=== The data ===
"""

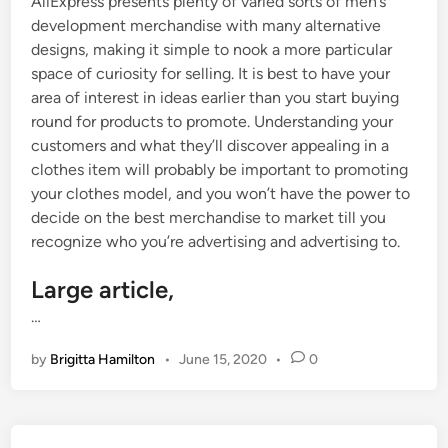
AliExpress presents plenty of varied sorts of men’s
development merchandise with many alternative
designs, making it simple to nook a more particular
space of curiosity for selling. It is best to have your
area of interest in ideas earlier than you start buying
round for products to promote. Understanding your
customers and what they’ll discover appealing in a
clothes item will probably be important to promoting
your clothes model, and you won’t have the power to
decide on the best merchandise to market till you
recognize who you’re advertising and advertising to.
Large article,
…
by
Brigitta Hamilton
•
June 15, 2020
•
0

"""
"""

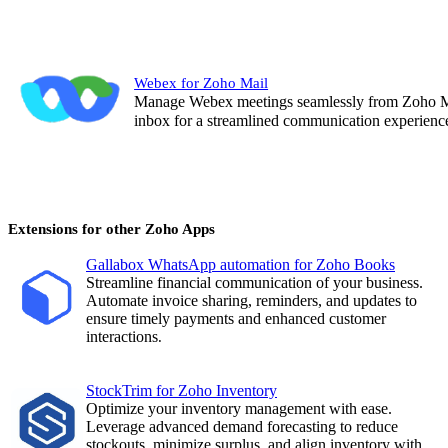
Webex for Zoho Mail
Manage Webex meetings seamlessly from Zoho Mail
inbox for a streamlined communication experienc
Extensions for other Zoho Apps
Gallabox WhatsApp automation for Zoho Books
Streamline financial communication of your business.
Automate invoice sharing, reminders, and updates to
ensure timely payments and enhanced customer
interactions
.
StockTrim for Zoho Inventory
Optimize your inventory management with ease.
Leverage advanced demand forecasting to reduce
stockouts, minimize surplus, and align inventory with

"""
"""

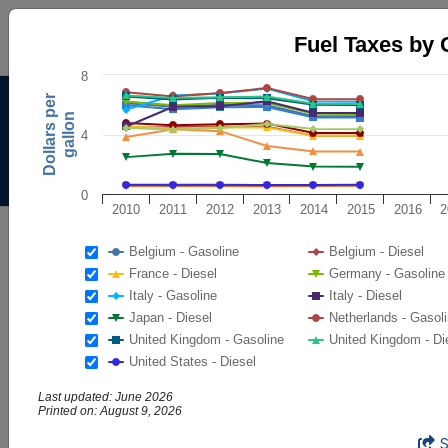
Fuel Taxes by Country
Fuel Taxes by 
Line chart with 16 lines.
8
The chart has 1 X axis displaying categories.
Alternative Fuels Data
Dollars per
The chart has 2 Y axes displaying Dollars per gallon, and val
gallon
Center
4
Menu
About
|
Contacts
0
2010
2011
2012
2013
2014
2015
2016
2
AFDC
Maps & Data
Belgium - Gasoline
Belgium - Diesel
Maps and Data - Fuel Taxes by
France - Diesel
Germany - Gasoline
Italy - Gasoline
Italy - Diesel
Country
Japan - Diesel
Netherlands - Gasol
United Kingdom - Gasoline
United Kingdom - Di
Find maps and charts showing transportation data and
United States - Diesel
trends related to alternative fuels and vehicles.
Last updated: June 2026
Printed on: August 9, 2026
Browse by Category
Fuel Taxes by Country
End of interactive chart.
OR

"""

=== Work request ===
Please reproduce the lines from the line with "Maps and Data - Fuel Taxes by" to the line with "United States - Diesel", both ends included, exactly as they appear above.

=== Solved problem ===
Maps and Data - Fuel Taxes by
France - Diesel
Germany - Gasoline
Italy - Gasoline
Italy - Diesel
Country
Japan - Diesel
Netherlands - Gasol
United Kingdom - Gasoline
United Kingdom - Di
Find maps and charts showing transportation data and
United States - Diesel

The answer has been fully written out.